# DESCRIPTION OF THE TASK:
Your job is to retype the records exactly while dropping every picture.

○ ○ ○ ○ ○ ○ ○

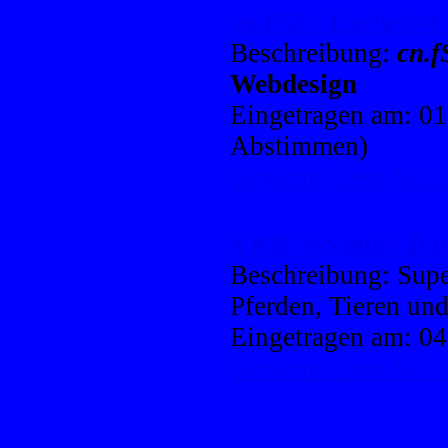
cn.fSZ - Exclusiv
Beschreibung:
cn.f
Webdesign
Eingetragen am: 01
Abstimmen)
Bewerte diese Seite
VRH Skymuir Da
Beschreibung: Super
Pferden, Tieren und
Eingetragen am: 04
Bewerte diese Seite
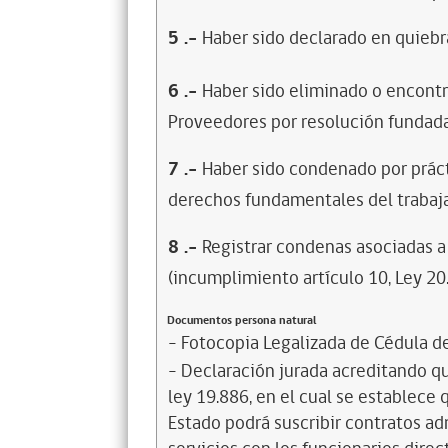
5
.-
Haber sido declarado en quiebra
6
.-
Haber sido eliminado o encontr
Proveedores por resolución fundada
7
.-
Haber sido condenado por prácti
derechos fundamentales del trabaja
8
.-
Registrar condenas asociadas a 
(incumplimiento artículo 10, Ley 20
Documentos persona natural
- Fotocopia Legalizada de Cédula d
- Declaración jurada acreditando que
ley 19.886, en el cual se establece
Estado podrá suscribir contratos ad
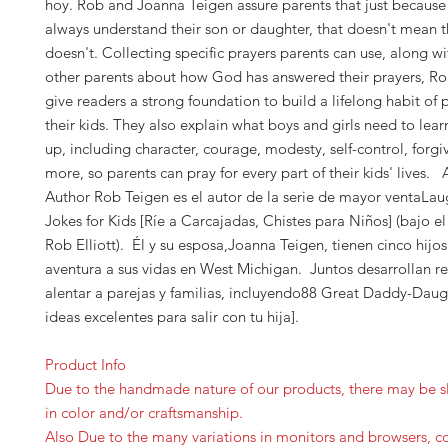
hoy. Rob and Joanna Teigen assure parents that just because
always understand their son or daughter, that doesn't mean 
doesn't. Collecting specific prayers parents can use, along wi
other parents about how God has answered their prayers, R
give readers a strong foundation to build a lifelong habit of 
their kids. They also explain what boys and girls need to lea
up, including character, courage, modesty, self-control, forgi
more, so parents can pray for every part of their kids' lives.
Author Rob Teigen es el autor de la serie de mayor ventaL
Jokes for Kids [Ríe a Carcajadas, Chistes para Niños] (bajo 
Rob Elliott). Él y su esposa,Joanna Teigen, tienen cinco hijo
aventura a sus vidas en West Michigan. Juntos desarrollan r
alentar a parejas y familias, incluyendo88 Great Daddy-Daug
ideas excelentes para salir con tu hija].
Product Info
Due to the handmade nature of our products, there may be sl
in color and/or craftsmanship.
Also Due to the many variations in monitors and browsers, c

○ ○ ○ ○ ○ ○ ○

# WRITTEN SOLUTION:
cn.fSZ - Exclusiv
Beschreibung:
cn.f
Webdesign
Eingetragen am: 01
Abstimmen)
Bewerte diese Seite
VRH Skymuir Da
Beschreibung: Super
Pferden, Tieren und
Eingetragen am: 04
Bewerte diese Seite
5
.-
Haber sido declarado en quiebra
6
.-
Haber sido eliminado o encontr
Proveedores por resolución fundada
7
.-
Haber sido condenado por prácti
derechos fundamentales del trabaja
8
.-
Registrar condenas asociadas a 
(incumplimiento artículo 10, Ley 20
Documentos persona natural
- Fotocopia Legalizada de Cédula d
- Declaración jurada acreditando que
ley 19.886, en el cual se establece
Estado podrá suscribir contratos ad
hoy. Rob and Joanna Teigen assure parents that just because
always understand their son or daughter, that doesn't mean 
doesn't. Collecting specific prayers parents can use, along wi
other parents about how God has answered their prayers, R
give readers a strong foundation to build a lifelong habit of 
their kids. They also explain what boys and girls need to lea
up, including character, courage, modesty, self-control, forgi
more, so parents can pray for every part of their kids' lives.
Author Rob Teigen es el autor de la serie de mayor ventaL
Jokes for Kids [Ríe a Carcajadas, Chistes para Niños] (bajo 
Rob Elliott). Él y su esposa,Joanna Teigen, tienen cinco hijo
aventura a sus vidas en West Michigan. Juntos desarrollan r
alentar a parejas y familias, incluyendo88 Great Daddy-Daug
ideas excelentes para salir con tu hija].
Product Info
Due to the handmade nature of our products, there may be sl
in color and/or craftsmanship.
Also Due to the many variations in monitors and browsers, c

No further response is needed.